# Just got a pacman frog need help with tank



## TreyB (May 14, 2004)

Ok, I got a pacman frog a few days ago and right now he is in an exo-terra tank. Well, I wanna move him to something bigger so I can decorate it and not have to move him again. He is not too big but by far the biggest one i've seen in a pet store. I would say (just guessing) the he is about 3 in long and 3 in across. I have an extra 20 long and a few 10 gal. aquariums. I know the 20 would be too big even for an adult but would it hurt anything? Also, I have some extra goodies including a heat pad, fogger system and a electronic temp controller. Can any of this stuff be used for a pacman and can you give me an idea of how you guys are setting these little terrors up? Pics would be an added bonus. Thanks, Trey


----------



## Red Eyes (Nov 25, 2003)

Here's an article on Pacman Frogs that might help.


----------



## Mettle (Dec 29, 2003)

When I had mine I used one of those expanding dirt substrates covered by moss. I would mist him down daily. I had a shallow water dish in his tank and an under tank heater directly below. I had no overhead heat.

The problem with larger tanks and these frogs is that they might not find their prey - normally crickets. This was my problem when I had mine originally in a 10 gallon tank. So I moved him down to a 5 gallon tank and all was fine. The problem with the crickets was they would chirp and annoy me and also die off in the water dish or in the moss/dirt. I found it extremely annoying and also bad for the frog.

You can definitely use the uth. The fogger may be a bit of an issue though because you likely need deep water for it and I'd never recommend deep water in a pacman frog dish. As silly as it sounds you don't want the frog to drown in its water dish.
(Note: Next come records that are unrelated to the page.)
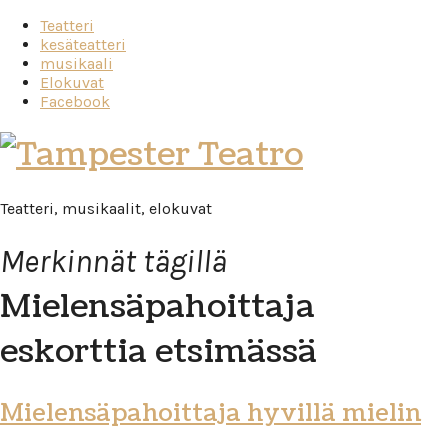
Teatteri
kesäteatteri
musikaali
Elokuvat
Facebook
Tampester
Teatro
Teatteri, musikaalit, elokuvat
Merkinnät tägillä
Mielensäpahoittaja
eskorttia etsimässä
Mielensäpahoittaja hyvillä mielin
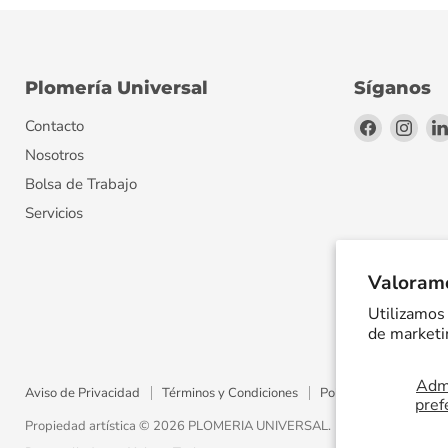
Plomería Universal
Síganos
Encuéntr
Encu
Contacto
en
en
Nosotros
Facebook
Inst
Bolsa de Trabajo
Servicios
Valoramo
Utilizamos 
de marketin
Admi
Aviso de Privacidad
Términos y Condiciones
Política de Envíos
pref
Propiedad artística © 2026 PLOMERIA UNIVERSAL.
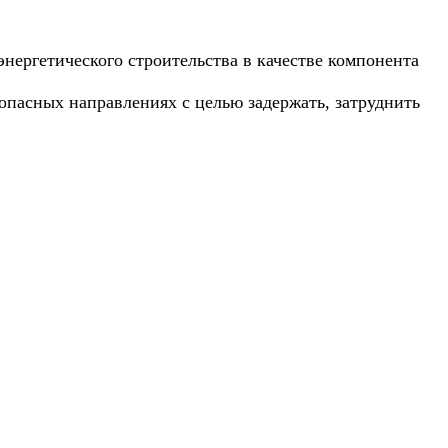
нергетического строительства в качестве компонента
опасных направлениях с целью задержать, затруднить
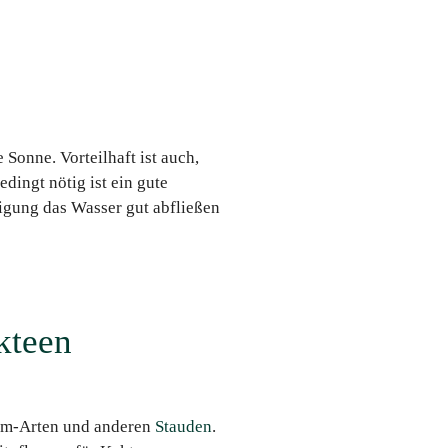
 Sonne. Vorteilhaft ist auch,
dingt nötig ist ein gute
eigung das Wasser gut abfließen
kteen
dum-Arten und anderen
Stauden
.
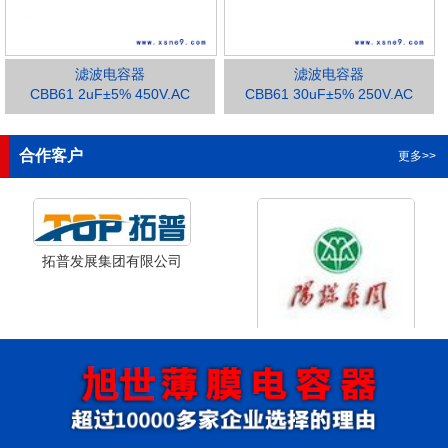
滤波电容器
滤波电容器
CBB61 2uF±5% 450V.AC
CBB61 30uF±5% 250V.AC
1
2
3
合作客户
更多>>
拓普发展集团有限公司
山西省阳泉市阳泉煤业集团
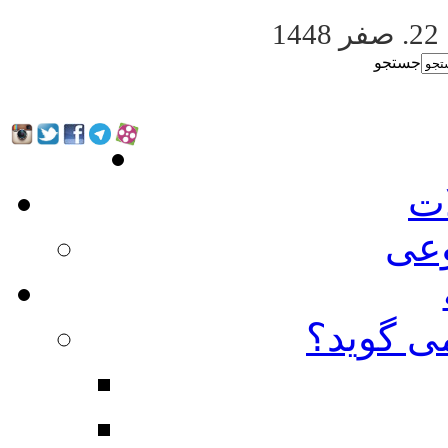
22. صفر 1448
جستجو
ات
عی
ی گوید؟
Also - which exo-terra tank is it that you have? Is it one of their plastic faunariums? Or is it one of their terrariums with the two doors in the front that open? And how big is it?


----------



## KingRex (Sep 4, 2006)

I keep my 4"+ pac-man in a ten gallon, its a bit small, but I just don't have the room for any thing else right now. His setup has peat moss sloping up the back side of the tank, so that the front has about 3" depth and the back has about 6"depth. On the shallower side, a glazed waterdish is sunk into the peat. On one end there is a heat mat, and above him he has full spectrum lighting, but no heat lamp. Also, a 20 long would do very nicely for an adult pac-man, if you have a spare one and the space for it, that is what I would recomend. ~ Rex


----------